Generate stub tests for all expression arithmetic#1229
Conversation
|
Holy moly! This is an interesting approach, and it does seems to be a good one. But how do you envision things moving forward? Merging this and then doing focused PRs, or just iterating on this one giant PR? Also @Zeroto521 , you might be interested in a couple of these, as you've been dealing with expressions a bunch. |
I would prefer to merge this and then improve things bit by bit.
Yes the failures are interesting to note, for instance the errors due to |
To avoid counting shape broadcasting errors as typing errors. Since shape-typing is nearly impossible to achieve, let's assume shapes are correct and focus on typing the operation result.
|
Alright, let's try it out. But would it possible not to merge the giant files? Those are just the output of the new stub tests, right? |
|
Do you mean just keep the output of the script and the baseline for local development? Sure it's possible, though it means it's hard to see the impact without running them locally for each change. I don't mind either way, it's more of a reviewer concern I believe, let me know what you prefer. |
|
I was thinking the opposite, actually, since the 20k file can be regenerated pretty quickly, and the diff on the baseline is useful, as you say. But it's not a big preference. Something that should happen, however, is fixing a mypy version, because there'll be some inconsistencies otherwise, I believe. |
|
Ah yes I get it, and I agree! The baseline is the important artifact, the generated tests don't need to be committed. I've went in that direction and removed the generated file from the repo. I also pinned Mypy and all needed dependencies. One thing to note is that the error messages change with the versions used, so the committed baseline can only match one specific version set. All dependencies are locked in a |
Joao-Dionisio
left a comment
There was a problem hiding this comment.
Alright, @jonathanberthias , let's do this then :)
I'm on the final months before submitting my thesis, so I'll probably take a little bit to review the incoming PRs, but I'll do my best 💪
|
Btw, this relates to the first and third points of the checklist in #1072 , right? |
Currently almost all the arithmetic operations are untyped in the stubs. This is one area where the stubs would be the most useful since there are no arguments to help understand the objects being used.
To make it easier to introduce these stubs, this PR generates typing tests to check how good the stubs match the runtime behavior.
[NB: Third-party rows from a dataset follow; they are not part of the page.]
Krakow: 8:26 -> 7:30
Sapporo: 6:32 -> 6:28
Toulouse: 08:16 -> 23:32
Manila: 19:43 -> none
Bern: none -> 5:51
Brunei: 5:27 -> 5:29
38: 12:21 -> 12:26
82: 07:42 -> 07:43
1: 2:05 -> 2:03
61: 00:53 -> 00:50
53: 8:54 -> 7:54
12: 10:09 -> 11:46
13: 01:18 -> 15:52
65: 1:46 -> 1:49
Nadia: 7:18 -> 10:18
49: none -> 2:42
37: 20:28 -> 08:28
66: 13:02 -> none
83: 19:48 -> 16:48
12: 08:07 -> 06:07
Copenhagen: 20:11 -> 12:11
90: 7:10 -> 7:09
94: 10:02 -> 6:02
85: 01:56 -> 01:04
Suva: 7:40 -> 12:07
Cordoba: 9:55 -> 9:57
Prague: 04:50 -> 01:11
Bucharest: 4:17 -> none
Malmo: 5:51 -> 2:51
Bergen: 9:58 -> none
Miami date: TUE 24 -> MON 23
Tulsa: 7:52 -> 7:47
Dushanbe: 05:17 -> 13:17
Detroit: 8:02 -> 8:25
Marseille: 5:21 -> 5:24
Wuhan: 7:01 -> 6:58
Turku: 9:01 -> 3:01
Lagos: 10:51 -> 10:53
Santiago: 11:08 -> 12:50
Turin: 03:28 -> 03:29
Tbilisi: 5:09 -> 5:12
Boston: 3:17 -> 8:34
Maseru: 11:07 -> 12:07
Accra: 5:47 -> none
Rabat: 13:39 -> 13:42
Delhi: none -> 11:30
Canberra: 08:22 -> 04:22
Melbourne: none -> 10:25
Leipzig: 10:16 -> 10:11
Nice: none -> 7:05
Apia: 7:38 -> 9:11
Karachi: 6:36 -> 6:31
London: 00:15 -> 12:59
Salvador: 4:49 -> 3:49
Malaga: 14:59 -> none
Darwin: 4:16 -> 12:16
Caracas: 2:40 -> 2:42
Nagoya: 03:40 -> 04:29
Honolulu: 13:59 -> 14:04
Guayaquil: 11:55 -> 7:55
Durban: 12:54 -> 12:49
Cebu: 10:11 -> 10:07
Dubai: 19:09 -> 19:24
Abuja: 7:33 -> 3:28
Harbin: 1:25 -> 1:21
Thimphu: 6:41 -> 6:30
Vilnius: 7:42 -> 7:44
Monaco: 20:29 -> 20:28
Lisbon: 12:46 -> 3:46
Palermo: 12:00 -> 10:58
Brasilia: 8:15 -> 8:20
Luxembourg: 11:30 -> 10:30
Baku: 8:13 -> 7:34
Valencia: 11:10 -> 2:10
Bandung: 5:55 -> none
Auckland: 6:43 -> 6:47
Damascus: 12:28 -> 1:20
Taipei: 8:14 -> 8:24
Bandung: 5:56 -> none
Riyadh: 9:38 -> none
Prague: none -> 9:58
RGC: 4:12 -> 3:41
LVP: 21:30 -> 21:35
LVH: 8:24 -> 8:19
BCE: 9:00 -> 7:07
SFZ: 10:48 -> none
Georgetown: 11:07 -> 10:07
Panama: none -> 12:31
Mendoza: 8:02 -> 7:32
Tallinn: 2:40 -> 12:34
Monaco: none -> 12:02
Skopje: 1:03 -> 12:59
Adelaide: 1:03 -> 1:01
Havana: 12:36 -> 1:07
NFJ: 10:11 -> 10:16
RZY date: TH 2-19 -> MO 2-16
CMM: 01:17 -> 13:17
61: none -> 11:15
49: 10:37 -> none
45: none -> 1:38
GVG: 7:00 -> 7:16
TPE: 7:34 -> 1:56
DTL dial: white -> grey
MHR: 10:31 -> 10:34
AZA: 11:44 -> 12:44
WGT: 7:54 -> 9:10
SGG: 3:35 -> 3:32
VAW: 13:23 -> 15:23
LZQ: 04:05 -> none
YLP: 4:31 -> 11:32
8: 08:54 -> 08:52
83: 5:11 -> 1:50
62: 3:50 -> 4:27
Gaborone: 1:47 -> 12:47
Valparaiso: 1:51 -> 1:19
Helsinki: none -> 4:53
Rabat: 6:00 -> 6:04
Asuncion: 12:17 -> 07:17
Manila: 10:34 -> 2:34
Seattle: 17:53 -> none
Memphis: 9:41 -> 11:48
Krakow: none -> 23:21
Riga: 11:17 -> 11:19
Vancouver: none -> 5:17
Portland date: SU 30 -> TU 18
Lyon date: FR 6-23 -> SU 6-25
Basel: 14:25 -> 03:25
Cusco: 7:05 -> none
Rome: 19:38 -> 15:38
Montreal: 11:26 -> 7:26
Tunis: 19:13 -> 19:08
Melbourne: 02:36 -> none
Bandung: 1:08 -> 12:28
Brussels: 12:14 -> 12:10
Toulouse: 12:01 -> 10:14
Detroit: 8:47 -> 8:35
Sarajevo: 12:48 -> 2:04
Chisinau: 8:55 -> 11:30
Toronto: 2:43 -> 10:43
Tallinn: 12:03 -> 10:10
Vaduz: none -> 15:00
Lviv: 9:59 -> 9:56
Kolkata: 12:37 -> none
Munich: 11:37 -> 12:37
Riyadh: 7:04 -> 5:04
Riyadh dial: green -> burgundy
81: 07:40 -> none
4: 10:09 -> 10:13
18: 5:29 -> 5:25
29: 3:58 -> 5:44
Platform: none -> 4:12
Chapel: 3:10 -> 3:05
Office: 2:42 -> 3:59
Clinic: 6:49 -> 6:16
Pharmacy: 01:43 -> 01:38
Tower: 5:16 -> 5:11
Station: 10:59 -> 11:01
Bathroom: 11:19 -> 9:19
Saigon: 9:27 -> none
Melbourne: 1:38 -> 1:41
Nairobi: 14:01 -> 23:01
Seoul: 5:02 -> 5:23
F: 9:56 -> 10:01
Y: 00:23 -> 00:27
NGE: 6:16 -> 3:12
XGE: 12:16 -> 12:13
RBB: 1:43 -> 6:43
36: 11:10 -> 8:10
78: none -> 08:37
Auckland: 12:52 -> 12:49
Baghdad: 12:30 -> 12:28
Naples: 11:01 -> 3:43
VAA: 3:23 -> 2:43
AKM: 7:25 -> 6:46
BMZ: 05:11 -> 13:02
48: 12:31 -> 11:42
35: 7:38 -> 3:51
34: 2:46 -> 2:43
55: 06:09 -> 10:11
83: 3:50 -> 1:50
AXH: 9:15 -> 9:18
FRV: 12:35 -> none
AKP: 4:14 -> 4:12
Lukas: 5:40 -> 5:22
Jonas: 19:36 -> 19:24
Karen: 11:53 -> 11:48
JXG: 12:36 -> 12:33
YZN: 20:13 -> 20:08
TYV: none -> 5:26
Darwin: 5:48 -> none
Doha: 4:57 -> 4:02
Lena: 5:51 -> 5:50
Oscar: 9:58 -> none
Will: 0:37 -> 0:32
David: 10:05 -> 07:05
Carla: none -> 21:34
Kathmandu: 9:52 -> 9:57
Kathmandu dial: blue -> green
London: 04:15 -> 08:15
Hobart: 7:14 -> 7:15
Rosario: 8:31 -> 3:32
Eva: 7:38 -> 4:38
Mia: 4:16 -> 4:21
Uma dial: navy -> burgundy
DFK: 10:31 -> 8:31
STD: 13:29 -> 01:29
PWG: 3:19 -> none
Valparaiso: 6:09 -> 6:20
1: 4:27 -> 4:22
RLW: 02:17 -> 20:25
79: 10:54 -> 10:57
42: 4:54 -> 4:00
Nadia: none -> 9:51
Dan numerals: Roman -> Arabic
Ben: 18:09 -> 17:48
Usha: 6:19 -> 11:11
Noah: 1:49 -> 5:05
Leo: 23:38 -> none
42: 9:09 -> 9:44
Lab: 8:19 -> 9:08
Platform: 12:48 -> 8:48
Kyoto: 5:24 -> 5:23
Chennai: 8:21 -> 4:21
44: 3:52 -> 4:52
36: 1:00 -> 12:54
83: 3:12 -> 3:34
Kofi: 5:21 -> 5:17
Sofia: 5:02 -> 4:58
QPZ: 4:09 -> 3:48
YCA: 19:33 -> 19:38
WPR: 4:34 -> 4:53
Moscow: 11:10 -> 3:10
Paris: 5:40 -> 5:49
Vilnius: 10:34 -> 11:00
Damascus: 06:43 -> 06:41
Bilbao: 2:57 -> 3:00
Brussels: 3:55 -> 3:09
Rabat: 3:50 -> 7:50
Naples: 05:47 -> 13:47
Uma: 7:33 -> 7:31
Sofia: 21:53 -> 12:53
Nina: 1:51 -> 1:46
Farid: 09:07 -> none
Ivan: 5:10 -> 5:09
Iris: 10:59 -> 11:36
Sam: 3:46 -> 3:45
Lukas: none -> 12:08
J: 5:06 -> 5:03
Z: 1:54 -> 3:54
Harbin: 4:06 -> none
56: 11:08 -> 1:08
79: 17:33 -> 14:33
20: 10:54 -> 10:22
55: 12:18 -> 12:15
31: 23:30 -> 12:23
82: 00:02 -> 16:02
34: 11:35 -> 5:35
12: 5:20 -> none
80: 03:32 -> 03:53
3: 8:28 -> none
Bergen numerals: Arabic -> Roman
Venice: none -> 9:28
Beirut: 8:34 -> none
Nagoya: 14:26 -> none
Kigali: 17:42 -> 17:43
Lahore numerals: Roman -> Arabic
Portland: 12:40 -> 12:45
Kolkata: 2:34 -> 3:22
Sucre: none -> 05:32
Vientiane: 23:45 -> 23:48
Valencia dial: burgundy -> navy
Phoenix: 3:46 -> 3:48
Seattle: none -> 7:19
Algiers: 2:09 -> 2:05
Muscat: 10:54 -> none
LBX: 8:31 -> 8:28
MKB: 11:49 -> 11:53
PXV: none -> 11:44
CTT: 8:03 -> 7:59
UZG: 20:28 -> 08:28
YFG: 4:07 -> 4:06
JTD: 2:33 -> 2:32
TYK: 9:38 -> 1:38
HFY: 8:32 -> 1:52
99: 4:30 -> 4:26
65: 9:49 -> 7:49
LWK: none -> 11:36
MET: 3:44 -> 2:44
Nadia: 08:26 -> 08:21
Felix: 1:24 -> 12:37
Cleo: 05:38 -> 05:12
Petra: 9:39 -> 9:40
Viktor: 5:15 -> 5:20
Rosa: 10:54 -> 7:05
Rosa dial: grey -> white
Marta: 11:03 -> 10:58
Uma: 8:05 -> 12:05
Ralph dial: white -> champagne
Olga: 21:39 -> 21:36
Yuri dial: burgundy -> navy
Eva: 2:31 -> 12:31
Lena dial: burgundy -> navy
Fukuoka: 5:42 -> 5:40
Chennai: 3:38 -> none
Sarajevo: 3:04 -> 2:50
A script runs all operations and captures the result type, and then a python file is generated with assertions for type checkers.
Then we can run type checkers (Mypy) against these expectations and check where the current stubs do not match the runtime behavior. I believe this is a great way to track progress and ensure the stubs stay faithful to the implementation.
One issue is that the generated file is huge. The type checker errors baseline should go down as the stubs are improved, though I don't expect all errors to ever be solved, since Python's type system can't represent all the possible behaviors (yet).